Thirdly, the literature indicates that there is limited evidence for the effectiveness of psychological interventions based on the NICE guidelines in adults with intellectual disability. Most of the available evidence focussed on those with mild intellectual disability. Many of these treatments were adapted from generic mental health services and were not specifically developed for treating adults with intellectual disability. Moreover, it is possible that the adaptations needed for those with intellectual disability could be different from those for autistic adults with intellectual disability. Considering the heterogeneous nature of the study population, it is possible that this cohort could benefit from multi-modal therapy. There is some emerging evidence for the use of multi-modal therapy (Antochi et al., 2003), and this needs further exploration and research. Due to the presentation of the target population, there are, however, potential barriers relating to engagement in psychosocial or psychological therapies via a multi-modal therapy approach. There are also probable issues relating to the consent to treatment due to cognitive limitations. An additional recommendation would be to ensure and establish a more robust, thorough understanding of presentation and associated diagnosis (inclusive of Mental Health comorbidities) through initial assessment when entering the service. Due to the risk and implications of diagnostic overshadowing, ensuring more accurate identification of potential associated disorders and implications would allow for a better understanding of need. This would then permit for better service evaluation and need, inclusive of the potential adaptation of traditional therapy offers recommended by NICE or the development of alternative offers to meet the needs of the population.
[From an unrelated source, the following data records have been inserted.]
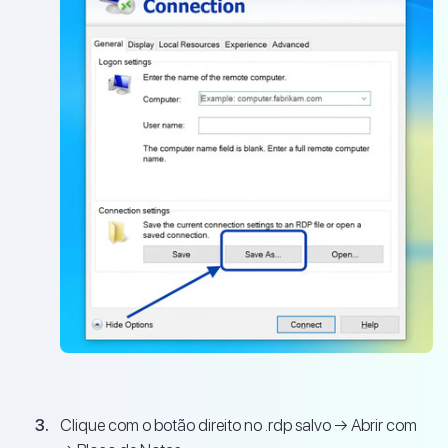
Clique com o botão direito no .rdp salvo → Abrir com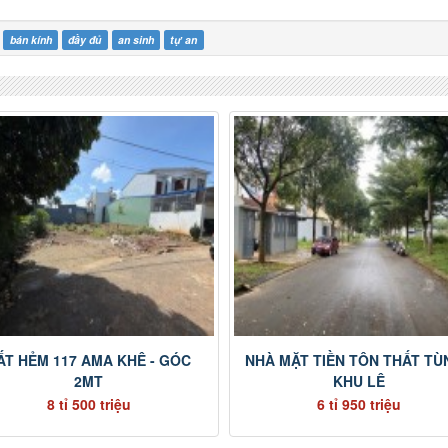
bán kính
đầy đủ
an sinh
tự an
ẤT HẺM 117 AMA KHÊ - GÓC
NHÀ MẶT TIỀN TÔN THẤT TÙ
2MT
KHU LÊ
8 tỉ 500 triệu
6 tỉ 950 triệu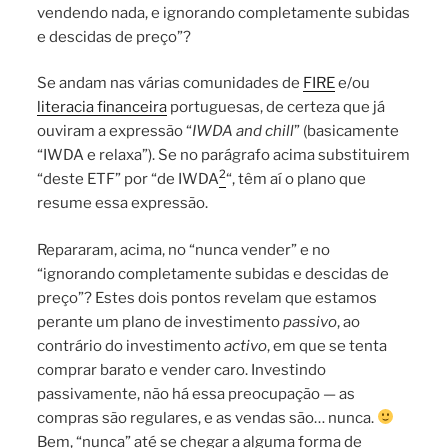
vendendo nada, e ignorando completamente subidas
e descidas de preço”?
Se andam nas várias comunidades de
FIRE
e/ou
literacia financeira
portuguesas, de certeza que já
ouviram a expressão “
IWDA and chill
” (basicamente
“IWDA e relaxa”). Se no parágrafo acima substituirem
2
“deste ETF” por “de IWDA
“, têm aí o plano que
resume essa expressão.
Repararam, acima, no “nunca vender” e no
“ignorando completamente subidas e descidas de
preço”? Estes dois pontos revelam que estamos
perante um plano de investimento
passivo
, ao
contrário do investimento
activo
, em que se tenta
comprar barato e vender caro. Investindo
passivamente, não há essa preocupação — as
compras são regulares, e as vendas são… nunca.
Bem, “nunca” até se chegar a alguma forma de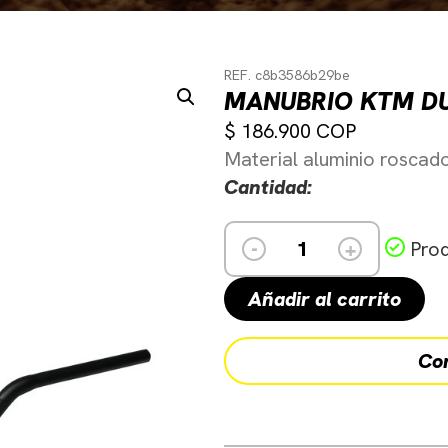
REF. c8b3586b29be
MANUBRIO KTM D
$
186.900
Material aluminio roscad
Cantidad:
-
+
Prod
Añadir al carrito
Co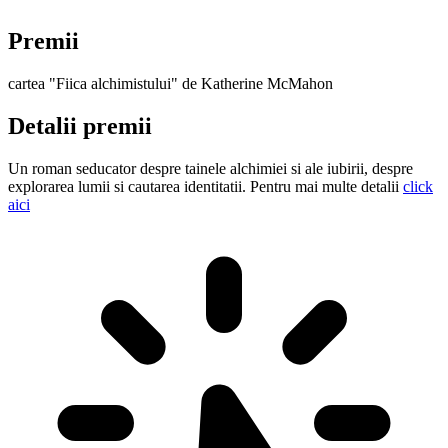
Premii
cartea "Fiica alchimistului" de Katherine McMahon
Detalii premii
Un roman seducator despre tainele alchimiei si ale iubirii, despre
explorarea lumii si cautarea identitatii. Pentru mai multe detalii
click
aici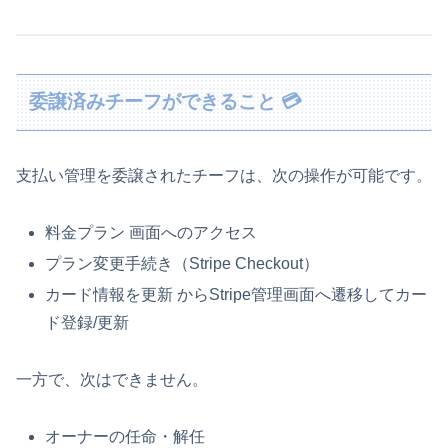
委譲済みチーフができること 💳
支払い管理を委譲されたチーフは、次の操作が可能です。
料金プラン
画面へのアクセス
プラン変更手続き（Stripe Checkout）
カード情報を更新
からStripe管理画面へ遷移してカー
ド登録/更新
一方で、次はできません。
オーナーの任命・解任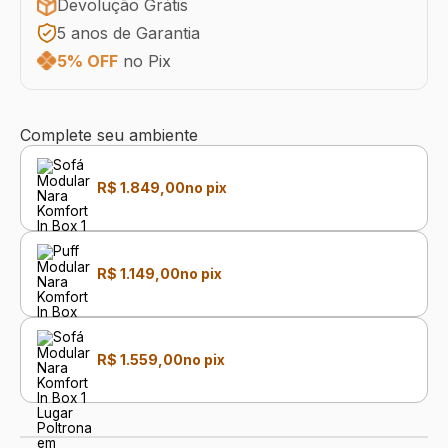
Devolução Grátis
5 anos de Garantia
5% OFF
no Pix
Complete seu ambiente
R$ 1.849,00
no pix
R$ 1.149,00
no pix
R$ 1.559,00
no pix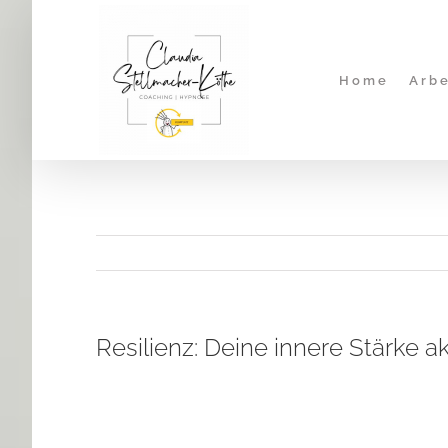
Zum
Inhalt
springen
Home
Arbe
Resilienz: Deine innere Stärke a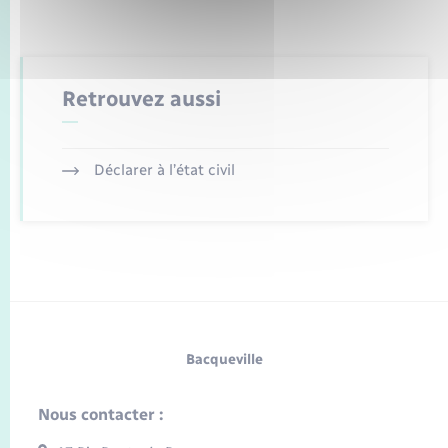
Retrouvez aussi
Déclarer à l’état civil
Bacqueville
Nous contacter :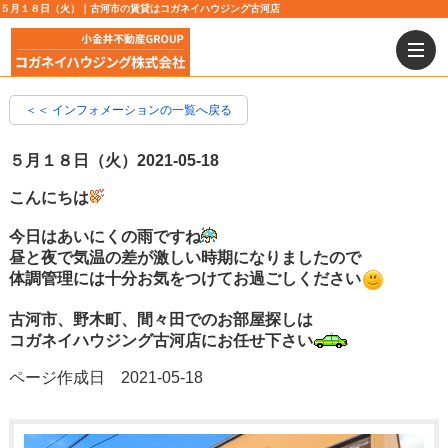
５月１８日（火）｜古河市の賃貸はコガネイハウジング古河店
＜＜ インフォメーションの一覧へ戻る
５月１８日（火）
2021-05-18
こんにちは
今日はあいにくの雨ですね
昼と夜で気温の差が激しい時期になりましたので
体調管理には十分お気をつけてお過ごしください
古河市、野木町、間々田でのお部屋探しは
コガネイハウジング古河店にお任せ下さい
ページ作成日 2021-05-18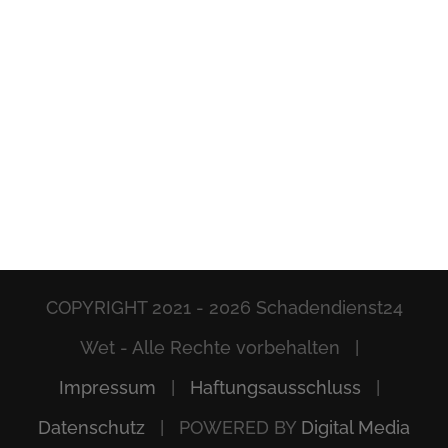
COPYRIGHT 2021 -
2026 Schadendienst24
Wet - Alle Rechte vorbehalten |
Impressum
|
Haftungsausschluss
|
Datenschutz
| POWERED BY
Digital Media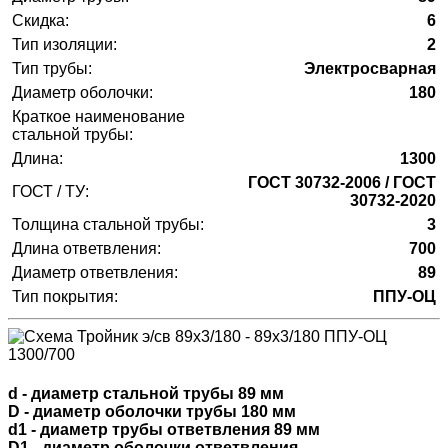
Скидка:
6
Тип изоляции:
2
Тип трубы:
Электросварная
Диаметр оболочки:
180
Краткое наименование
стальной трубы:
Длина:
1300
ГОСТ 30732-2006 / ГОСТ
ГОСТ / ТУ:
30732-2020
Толщина стальной трубы:
3
Длина ответвления:
700
Диаметр ответвления:
89
Тип покрытия:
ППУ-ОЦ
d - диаметр стальной трубы 89 мм
D - диаметр оболочки трубы 180 мм
d1 - диаметр трубы ответвления 89 мм
D1 - диаметр оболочки ответвления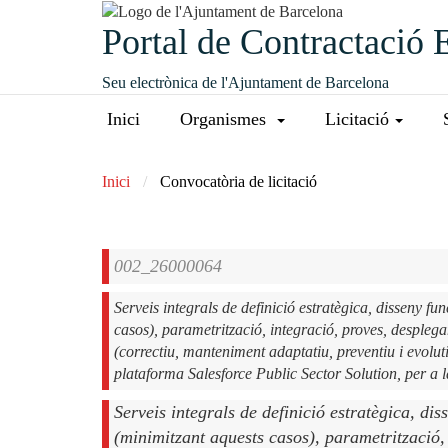
Portal de Contractació 
Seu electrònica de l'Ajuntament de Barcelona
Inici
Organismes
Licitació
Inici
Convocatòria de licitació
002_26000064
Serveis integrals de definició estratègica, disseny f
casos), parametrització, integració, proves, desplegam
(correctiu, manteniment adaptatiu, preventiu i evolu
plataforma Salesforce Public Sector Solution, per a 
Serveis integrals de definició estratègica, di
(minimitzant aquests casos), parametrització,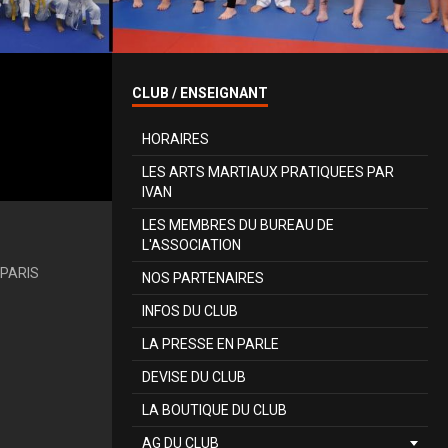
CLUB / ENSEIGNANT
HORAIRES
LES ARTS MARTIAUX PRATIQUEES PAR
IVAN
LES MEMBRES DU BUREAU DE
L'ASSOCIATION
PARIS
NOS PARTENAIRES
INFOS DU CLUB
LA PRESSE EN PARLE
DEVISE DU CLUB
LA BOUTIQUE DU CLUB
AG DU CLUB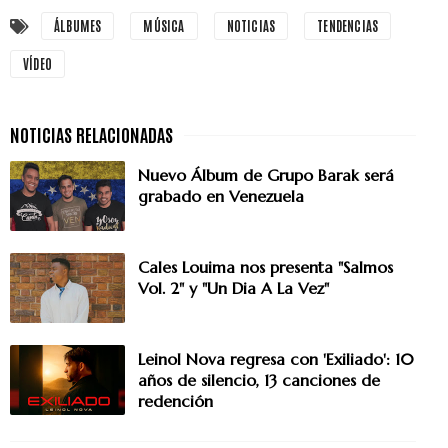
ÁLBUMES
MÚSICA
NOTICIAS
TENDENCIAS
VÍDEO
Nuevo Álbum de Grupo Barak será
grabado en Venezuela
Cales Louima nos presenta "Salmos
Vol. 2" y "Un Dia A La Vez"
Leinol Nova regresa con 'Exiliado': 10
años de silencio, 13 canciones de
redención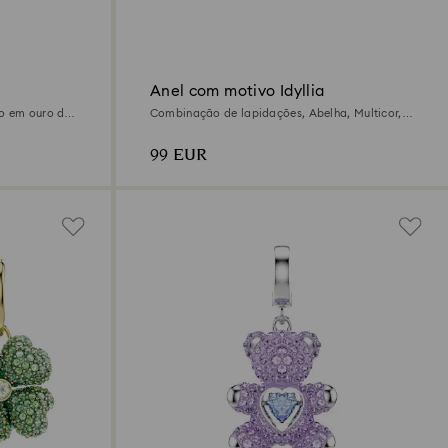
Anel com motivo Idyllia
to em ouro de
Combinação de lapidações, Abelha, Multicor,
Acabamento em ouro de 18 quilates
99 EUR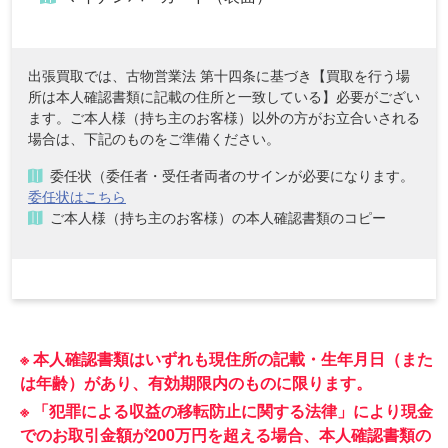
出張買取では、古物営業法 第十四条に基づき【買取を行う場
所は本人確認書類に記載の住所と一致している】必要がござい
ます。ご本人様（持ち主のお客様）以外の方がお立合いされる
場合は、下記のものをご準備ください。
委任状（委任者・受任者両者のサインが必要になります。
委任状はこちら
ご本人様（持ち主のお客様）の本人確認書類のコピー
※ 本人確認書類はいずれも現住所の記載・生年月日（また
は年齢）があり、有効期限内のものに限ります。
※ 「犯罪による収益の移転防止に関する法律」により現金
でのお取引金額が200万円を超える場合、本人確認書類の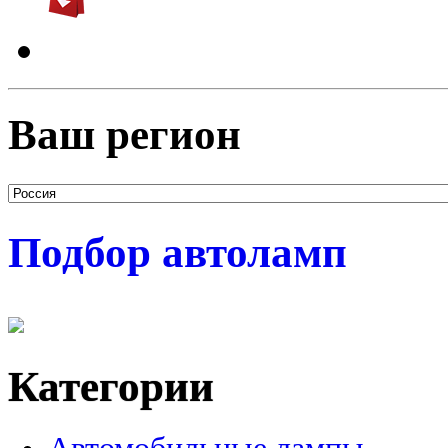
Ваш регион
Подбор автоламп
Категории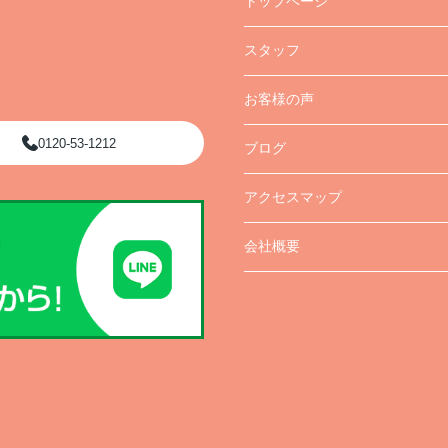
トップページ
スタッフ
お客様の声
0120-53-1212
ブログ
アクセスマップ
会社概要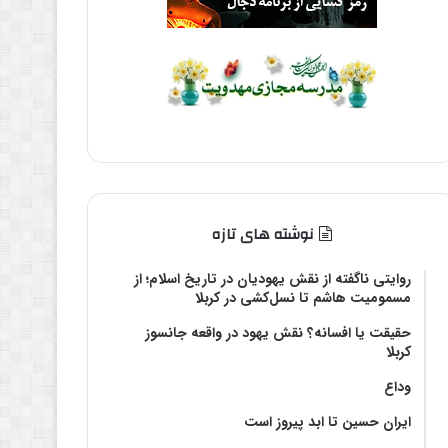
نوشته های تازه
روایتی ناگفته از نقش یهودیان در تاریخ اسلام؛ از
مسمومیت هاشم تا نسل‌کشی در کربلا
حقیقت یا افسانه؟‌ نقش یهود در واقعه جانسوز
کربلا
وداع
ایران حسین تا ابد پیروز است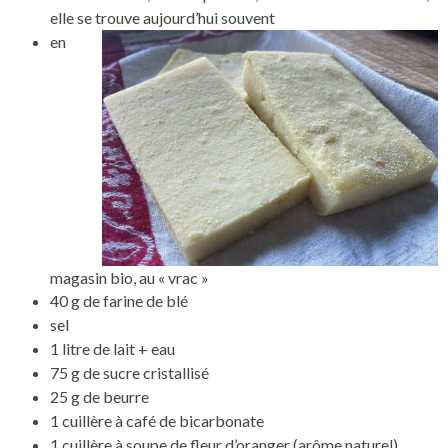
elle se trouve aujourd’hui souvent
en
magasin bio, au « vrac »
40 g de farine de blé
sel
1 litre de lait + eau
75 g de sucre cristallisé
25 g de beurre
1 cuillère à café de bicarbonate
1 cuillère à soupe de fleur d’oranger (arôme naturel)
There are several strengths of this study. The study cohort included a large number of adults with intellectual disability from four different service areas with data on a wide variety of variables giving enough power for multifactorial statistical analysis. In addition, the study used a robust level for statistical significance. The conduct and reporting of the study were in accordance with STROBE guidelines (2007).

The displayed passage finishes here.